During Q &A, Rich Katz, ever the passionate Middle School teacher, asked the students too divide up into four groups and decide among themselves what they thought were the most effective methods for retaining moisture in earth after watering. (One boy looked at me, smiled, and said “No problem!”) They came up with a variety of spot on answer: spreading leaves next to the crops, using plastic, using drip irrigation, etc. By far our favorite Q &A moment occurred when they were asking us questions. One boy, maybe thirteen or fourteen asked Liora if she was single. As you might expect, hilarity immediately ensued.
While we were in Mubogo, the other half of our group stayed at the CHABHA office, where they sat in on classes with Project Independence, CHABHA’s after school vocational training program. Another smaller group went back to Nyaconga, to put the finishing touches on the WE-ACTx jewelry coop space. There was, needless to say, much to share around the dinner table on Thursday night.

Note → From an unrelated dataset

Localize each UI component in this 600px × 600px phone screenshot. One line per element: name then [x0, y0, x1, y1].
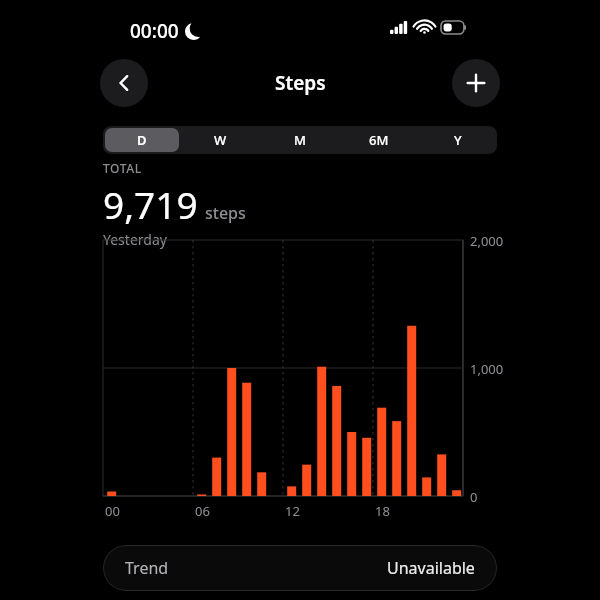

Friday morning, we’re visiting AJESOV, another CHABHA-supported association located in Nyamata. On the way we will be visiting two well-known genocide sites that are now maintained as memorials. More on this in my next post.
Our Final Day with WE-ACTx
Posted: July 13, 2012 Filed under: Africa, Children's Rights, Economic Justice, Fair Trade, Global Activism, Health Care, HIV/AIDS, International Health, JRC Rwanda Trip 2012, Rwanda, Women's Issues Leave a comment »
On Wednesday we were back at the WE-ACTx office to finish assembling the new children’s library. The library itself was originally the brainchild of JRC member Katia Waxman, who created the idea for her Bat Mitzvah social action project last year. Through her efforts, 450 books were donated, which she and her mother (trip coordinator Elaine Waxman) brought over from Chicago. (That’s Katia above, second from right, Sara Fox, far left, Brenda Feis, third from left, Seth Fox and Rachel Pinkelman).
When we arrived at the office Wednesday morning, we discovered that William had finished the mural (below) and the wall shelves had been finished and installed. We spent the morning sorting through the books and arranging them. When we finished, Katia’s project was finally complete – a wonderful legacy to leave to the children of WE-ACTx.
After lunch, we traveled to the WE-ACTx house for a very cool Rwandan dance lesson (Full disclosure, I sat this one out and merely watched, sensing my moves wouldn’t have been a very pretty sight…)
Afterward, we split up into groups and visited the homes of three different Peer Parents, giving us the very special opportunity to get to know them and their families in a more personal setting. These visits completed our last full day with WE-ACTx, although five of our group will go back tomorrow to the jewelry cooperative to complete the work in their showroom.
A few words on this particular project: it began when a group of women met through a “Preventing Mother to Child Transmission Program” at WE-ACTx’s Nyacyonga clinic. The women (with us, below) decided to form a craft collective to generate income to buy baby formula as an alternative to breastfeeding in an effort to reduce the risk of transmitting the virus to their babies. They initially produced woven plastic shopping bags, but eventually settled on craft jewelry – they are now a fully licensed cooperative that they named, “Ejo Hazaza” (“Tomorrow”).
Speaking of tomorrow – our volunteer efforts will focus on the work of CHABHA – another inspiring Rwandan NGO.